August 1, 2012

WHAT IS THE FUTURE?

As the trading deadline dust settled last night, and the Cubs being one-hit by the Pirates at a very empty Wrigley Field, one must ask whether this is the franchise bottom and/or the start of the new team construction under Epstein and Hoyer?

On the current roster, who are the players that are clearly the Cubs future?

In the outfield, Soriano, DeJesus and LaHair are not the future. The Cubs tried to unload Soriano and LaHair this year, but with no real takers. Soriano's contract alone anchors him to LF, but he is on the decline. LaHair has turned into another old AAAA player.

In the infield, Valbuena, Barney are not the future. Valbuena is a journeyman covering the bag because the woeful Ian Stewart got hurt (he is also not part of the future rebuild). Barney may be a nice scrappy little player in the popular Ryan Theriot mode, but he is not as productive as the Pirates' Neil Walker (11 HRs, 56 RBI). In modern baseball you need position players with more offensive pop than average defense.  Rizzo and Castro are in the Cubs future.

Behind the plate, Clevenger and Castillo will have to earn their keep quickly.
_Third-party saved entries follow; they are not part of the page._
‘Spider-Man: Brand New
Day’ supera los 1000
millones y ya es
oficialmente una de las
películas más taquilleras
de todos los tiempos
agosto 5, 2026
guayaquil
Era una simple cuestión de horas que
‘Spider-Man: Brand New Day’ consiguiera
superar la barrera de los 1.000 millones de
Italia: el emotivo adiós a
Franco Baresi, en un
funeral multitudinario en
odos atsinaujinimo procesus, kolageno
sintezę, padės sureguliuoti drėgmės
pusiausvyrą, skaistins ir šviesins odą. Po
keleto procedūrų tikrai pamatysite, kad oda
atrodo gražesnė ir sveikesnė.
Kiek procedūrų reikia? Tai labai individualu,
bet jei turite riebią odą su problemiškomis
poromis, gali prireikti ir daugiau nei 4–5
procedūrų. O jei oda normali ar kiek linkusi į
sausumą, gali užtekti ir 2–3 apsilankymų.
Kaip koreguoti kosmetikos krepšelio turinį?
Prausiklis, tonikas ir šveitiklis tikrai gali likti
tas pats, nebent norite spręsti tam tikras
The Cubs will have to promote more and more young pitchers through the system quicker than normal because ownership and the fan base cannot wait to 2015 for a competitive squad. They will platoon for the rest of this summer.

In the rotation, Garza is not the future as the Cubs really wanted to trade him but an injury cost them to opportunity to make the big deal. It is highly unlikely the Cubs will spend big money on a contract extension with Garza, who has not shown Verlander-ace performance while in a Cub uniform. Samardzija is on the fence; as a first year starter he is playing for a contract and a raise. Since the Cubs kept him out of trade discussions means they want to keep him around, at least for the short term. Travis Wood, by default, has to be part of the future rotation, as the only viable lefty starter in the organization.
Volstad, Coleman, Germano appear to be spot starters and placeholders and not keys to the rebuilding plan.
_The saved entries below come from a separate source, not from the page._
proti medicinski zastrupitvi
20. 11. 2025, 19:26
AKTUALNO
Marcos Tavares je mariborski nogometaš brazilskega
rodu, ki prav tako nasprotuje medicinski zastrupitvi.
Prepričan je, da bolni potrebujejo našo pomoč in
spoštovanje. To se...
In the bullpen, only Jeff Russell appears to be part of the future. Marmol's inconsistency and his contract dooms him to be moved in the off-season. Maine, Mateo,  Corpas and Camp are not long term assets. Besides, most scouts believe the four right handed pitchers the Cubs obtained at the trade deadline all project to bullpen relievers.
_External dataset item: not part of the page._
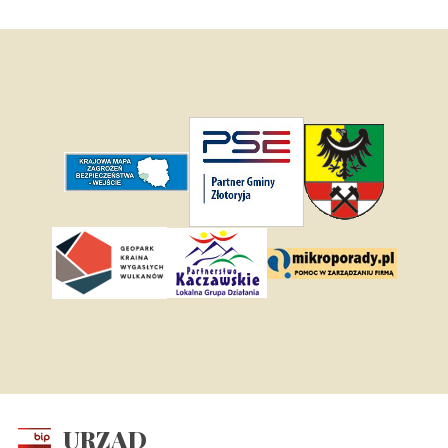
URZĄD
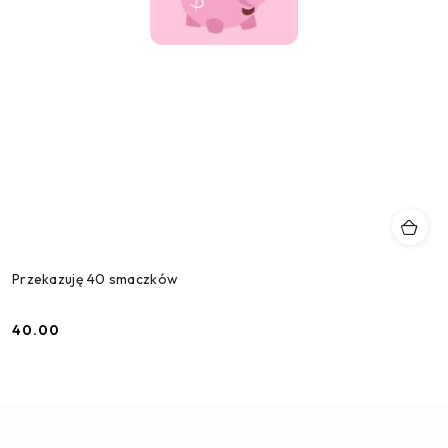
Przekazuję 40 smaczków
40.00
Cena:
In the minors, who is supposed to be the future? The rebuilding and roster turnover has to begin next year in earnest.

At Iowa, Brett Jackson is the CF in waiting; except his strike out totals are looming large. Josh Vitters has been the perennial third base prospect for years. Due to the lack of depth, he will get his shot next season.

The Cubs front office has an arbitrary 500 AB quota for AAA position players before promotion to the majors, so prospects like Lake, Baez, Sczur, Torreyes must wait at least two years before being "ready" for promotion.

And it will take an IBM supercomputer to sort out all the pitchers the Cubs have acquired in the last six months to see if any of them are keepers.

So as it stands today, the Cubs future is in the hands of the following players:
Castro, Rizzo, Samardzija, T. Wood, Russell, B. Jackson and Vitters.